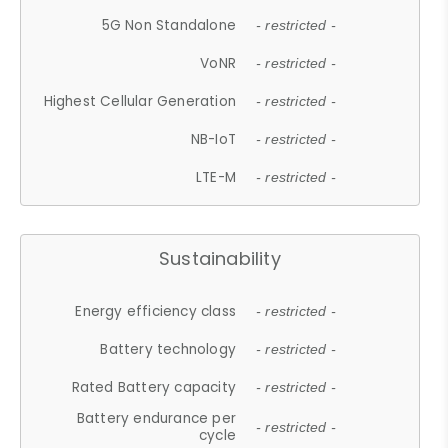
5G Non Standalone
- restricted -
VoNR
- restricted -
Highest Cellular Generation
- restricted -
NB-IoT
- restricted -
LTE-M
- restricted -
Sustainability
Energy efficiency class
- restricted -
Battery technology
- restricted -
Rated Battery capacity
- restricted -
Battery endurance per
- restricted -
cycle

■ ■ ■

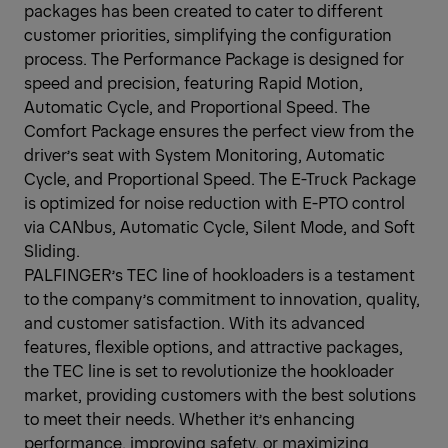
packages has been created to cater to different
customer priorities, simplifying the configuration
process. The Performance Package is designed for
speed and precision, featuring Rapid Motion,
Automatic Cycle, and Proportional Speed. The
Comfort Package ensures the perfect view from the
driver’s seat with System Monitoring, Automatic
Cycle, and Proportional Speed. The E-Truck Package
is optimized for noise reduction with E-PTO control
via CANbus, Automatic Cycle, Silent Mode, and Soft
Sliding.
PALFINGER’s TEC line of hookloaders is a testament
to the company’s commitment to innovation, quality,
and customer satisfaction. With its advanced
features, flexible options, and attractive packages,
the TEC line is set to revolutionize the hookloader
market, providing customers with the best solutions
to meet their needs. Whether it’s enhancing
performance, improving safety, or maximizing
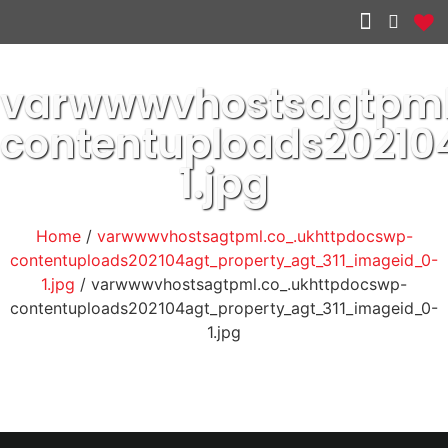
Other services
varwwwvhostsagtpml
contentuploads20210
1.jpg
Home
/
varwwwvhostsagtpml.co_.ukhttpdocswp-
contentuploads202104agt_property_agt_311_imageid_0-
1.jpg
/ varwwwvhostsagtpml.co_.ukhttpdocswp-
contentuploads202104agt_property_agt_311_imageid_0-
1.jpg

■ ■ ■

_Work required_:
Would you show each line of the listing above that has the string "Battery"?

_Expected output_:
Battery technology
Rated Battery capacity
Battery endurance per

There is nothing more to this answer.